I think Douglas Feith has finally given us the best label of all for this disastrous presidency. Of course, it's directed at those who think torture might possibly be a bad thing. He's calling me and you "assholes." Me, I'm proud to be a member of the asshole-based community.
The most important read on yesterday's release of John Woo's 2003 memo on torture is less the analysis of the memo. The memo itself, however fundamentally outrageous as a legal and moral document, really doesn't add much to the existing understanding of the administration's torture policy and previously public series of memos justifying the policy. Woo is clearly a legal hack, but I'm less concerned about that and more concerned about the manufacture of his memoranda at the top level of the US government. The Woo memos are prominent only because the administration sought justification for what it was already doing and would continue to do, and Woo provided a legal scapegoat.
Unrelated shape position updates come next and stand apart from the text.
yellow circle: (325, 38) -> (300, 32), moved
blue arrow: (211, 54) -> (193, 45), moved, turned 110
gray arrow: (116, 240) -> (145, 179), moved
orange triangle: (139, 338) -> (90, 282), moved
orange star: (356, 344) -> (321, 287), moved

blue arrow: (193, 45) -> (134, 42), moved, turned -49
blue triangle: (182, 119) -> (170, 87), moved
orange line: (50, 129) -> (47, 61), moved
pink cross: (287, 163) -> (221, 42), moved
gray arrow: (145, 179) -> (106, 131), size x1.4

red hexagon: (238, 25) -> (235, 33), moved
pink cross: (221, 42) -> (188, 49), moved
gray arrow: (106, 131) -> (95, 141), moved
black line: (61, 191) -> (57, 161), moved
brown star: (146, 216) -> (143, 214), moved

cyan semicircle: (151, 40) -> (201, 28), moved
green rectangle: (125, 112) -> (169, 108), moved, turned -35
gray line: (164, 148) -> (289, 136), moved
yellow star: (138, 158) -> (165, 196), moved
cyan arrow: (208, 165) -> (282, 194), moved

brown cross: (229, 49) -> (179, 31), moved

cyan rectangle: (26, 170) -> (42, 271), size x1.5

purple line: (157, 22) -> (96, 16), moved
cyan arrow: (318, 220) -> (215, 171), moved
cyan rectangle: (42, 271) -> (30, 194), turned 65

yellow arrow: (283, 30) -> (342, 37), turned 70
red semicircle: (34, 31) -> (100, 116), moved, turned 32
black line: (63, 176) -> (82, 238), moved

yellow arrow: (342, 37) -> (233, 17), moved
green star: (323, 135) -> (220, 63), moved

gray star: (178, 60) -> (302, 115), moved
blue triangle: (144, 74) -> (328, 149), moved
But, if you're so inclined, check out Marty Lederman's lawyerly assessment here, here, here, and here. See also Jack Balkin's discussion here. Throw in Emily Bazelon's and Glenn Greenwald's discussions. But...
The most important piece today is by Phillippe Sands in Vanity Fair. It provides even more basis for what should be, ultimately, war crimes charges at the highest level of the government. This is the most important essay you could read thus far into the year if you're interested in the nature of your government. "Asshole" is an appellation of subtle beauty in comparison.